We all strive for a sense of contentment in our lives. We yearn for some sort of purpose. Some find it with ease, others achieve it with some difficulty. And there are those who envy the people that are happy with their lives.
Jill Sprecher's Thirteen Conversations About One Thing follows the day-to-day lives of five people. Walker (John Turturro) is going through a midlife crisis. After an accident, Troy (Matthew McConaughey) becomes wracked with guilt. Gene (Alan Arkin) grows increasingly irritated with a cheerful co-worker. Beatrice (Clea DuVall) keeps a positive outlook on life despite it being far from perfect. And Patricia (Amy Irving) discovers her husband's infidelity.
What Sprecher shows with her film is simple human behavior. We don't know how to achieve the happiness we feel we deserve. We don't know if we'll find it in something superficial or long-lasting.
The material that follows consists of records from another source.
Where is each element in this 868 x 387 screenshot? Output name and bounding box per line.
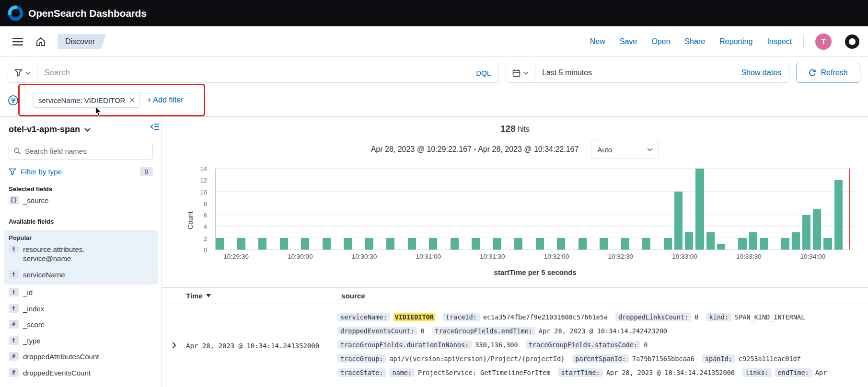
expand-row-icon[interactable] (171, 312, 177, 380)
time-column-header[interactable]: Time (186, 292, 337, 300)
query-language-button[interactable]: DQL (468, 69, 498, 77)
time-range-value[interactable]: Last 5 minutes (535, 68, 741, 77)
histogram-bar[interactable] (451, 238, 459, 250)
histogram-bar[interactable] (749, 232, 757, 250)
source-field-value: Apr (815, 369, 827, 376)
nav-action-share[interactable]: Share (684, 37, 705, 46)
saved-filters-icon[interactable] (8, 95, 19, 106)
available-fields-heading: Available fields (9, 218, 153, 225)
histogram-bar[interactable] (600, 238, 608, 250)
histogram-bar[interactable] (323, 238, 331, 250)
interval-select[interactable]: Auto (591, 140, 659, 159)
histogram-bar[interactable] (237, 238, 245, 250)
histogram-bar[interactable] (557, 238, 565, 250)
histogram-bar[interactable] (216, 238, 224, 250)
collapse-sidebar-icon[interactable] (149, 121, 162, 134)
x-tick-label: 10:32:00 (544, 253, 569, 260)
histogram-bar[interactable] (760, 238, 768, 250)
field-item-_index[interactable]: t_index (9, 301, 153, 317)
chevron-down-icon (523, 71, 529, 75)
histogram-bar[interactable] (579, 238, 587, 250)
histogram-bar[interactable] (280, 238, 288, 250)
breadcrumb-discover[interactable]: Discover (58, 34, 106, 49)
popular-fields-block: Popular tresource.​attributes.​service@n… (4, 230, 158, 285)
show-dates-link[interactable]: Show dates (741, 68, 789, 77)
index-pattern-selector[interactable]: otel-v1-apm-span (9, 125, 153, 135)
histogram-bar[interactable] (429, 238, 437, 250)
field-name-label: droppedAttributesCount (23, 352, 99, 362)
chevron-down-icon (84, 128, 91, 132)
search-input[interactable] (37, 68, 468, 78)
field-item-droppedEventsCount[interactable]: #droppedEventsCount (9, 365, 153, 381)
sort-descending-icon (206, 294, 211, 297)
field-item-resource.attributes.service@name[interactable]: tresource.​attributes.​service@name (9, 241, 153, 267)
brand-title: OpenSearch Dashboards (28, 8, 147, 19)
histogram-bar[interactable] (621, 238, 629, 250)
field-type-badge: # (9, 320, 19, 329)
field-item-serviceName[interactable]: tserviceName (9, 267, 153, 283)
histogram-bar[interactable] (365, 238, 373, 250)
histogram-bar[interactable] (717, 244, 725, 250)
field-item-_source[interactable]: {}_source (9, 193, 153, 209)
filter-funnel-icon (9, 168, 16, 175)
source-field-value: SPAN_KIND_INTERNAL (735, 313, 805, 321)
fields-sidebar: otel-v1-apm-span Filter by type 0 Select… (0, 117, 162, 387)
filter-by-type-button[interactable]: Filter by type 0 (9, 167, 153, 176)
field-item-_type[interactable]: t_type (9, 333, 153, 349)
time-cell: Apr 28, 2023 @ 10:34:14.241352000 (186, 310, 337, 380)
histogram-bar[interactable] (386, 238, 394, 250)
histogram-bar[interactable] (813, 209, 821, 250)
field-item-_id[interactable]: t_id (9, 285, 153, 301)
remove-filter-icon[interactable] (130, 98, 135, 102)
nav-action-new[interactable]: New (590, 37, 605, 46)
histogram-bar[interactable] (738, 238, 746, 250)
menu-hamburger-icon[interactable] (9, 34, 27, 50)
nav-action-open[interactable]: Open (651, 37, 670, 46)
histogram-bar[interactable] (664, 238, 672, 250)
histogram-bar[interactable] (834, 180, 843, 250)
histogram-bar[interactable] (695, 169, 704, 250)
nav-action-save[interactable]: Save (620, 37, 637, 46)
histogram-bar[interactable] (823, 238, 832, 250)
histogram-x-axis: 10:29:3010:30:0010:30:3010:31:0010:31:30… (215, 253, 856, 263)
field-search-input[interactable] (25, 147, 148, 155)
refresh-button[interactable]: Refresh (796, 63, 860, 83)
histogram-bar[interactable] (472, 238, 480, 250)
histogram-bar[interactable] (792, 232, 800, 250)
histogram-bar[interactable] (493, 238, 501, 250)
histogram-plot (215, 169, 856, 250)
field-name-label: resource.​attributes.​service@name (23, 245, 125, 263)
home-icon[interactable] (32, 33, 50, 51)
histogram-bar[interactable] (408, 238, 416, 250)
saved-query-icon (14, 69, 23, 77)
field-item-_score[interactable]: #_score (9, 317, 153, 333)
histogram-bar[interactable] (514, 238, 522, 250)
source-field-key: droppedEventsCount: (337, 327, 417, 335)
field-item-droppedAttributesCount[interactable]: #droppedAttributesCount (9, 349, 153, 365)
histogram-bar[interactable] (685, 232, 693, 250)
add-filter-link[interactable]: + Add filter (147, 96, 183, 104)
histogram-bar[interactable] (674, 192, 683, 250)
source-field-key: kind: (706, 313, 731, 321)
nav-action-reporting[interactable]: Reporting (719, 37, 752, 46)
avatar[interactable]: T (815, 34, 832, 50)
app-circle-icon[interactable] (845, 34, 859, 49)
filter-pill-servicename[interactable]: serviceName: VIDIEDITOR (33, 93, 140, 108)
histogram-bar[interactable] (536, 238, 544, 250)
field-type-badge: # (9, 368, 19, 377)
saved-query-menu-button[interactable] (8, 63, 37, 82)
histogram-bar[interactable] (781, 238, 789, 250)
histogram-bar[interactable] (802, 215, 810, 250)
histogram-bar[interactable] (344, 238, 352, 250)
histogram-bar[interactable] (301, 238, 309, 250)
histogram-bar[interactable] (706, 232, 715, 250)
histogram-bar[interactable] (258, 238, 266, 250)
nav-action-inspect[interactable]: Inspect (767, 37, 792, 46)
source-field-value: VIDIEDITOR (393, 313, 435, 321)
source-field-value: Apr 28, 2023 @ 10:34:14.242423200 (539, 327, 667, 335)
gridline (216, 203, 856, 203)
histogram-bar[interactable] (642, 238, 650, 250)
query-bar: DQL Last 5 minutes Show dates Refresh (0, 57, 868, 89)
calendar-menu-button[interactable] (506, 63, 535, 82)
time-value: Apr 28, 2023 @ 10:34:14.241352000 (186, 341, 319, 350)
All we know is that we want to be happy, no matter how long it takes to find it.
Sprecher also shows that life can play cruel tricks on certain people. Fate can be a fickle thing to some people. Bad things happen to good people, and vice versa. Nothing about life makes sense, even if we try to understand it. In other words, sometimes you have to accept what life throws at you.
Thirteen Conversations About One Thing is a quiet film in its execution of everyday life and the hurdles one has to jump. Fate may be a cruel thing but one thing's definitive: we know how to dust ourselves off and march on.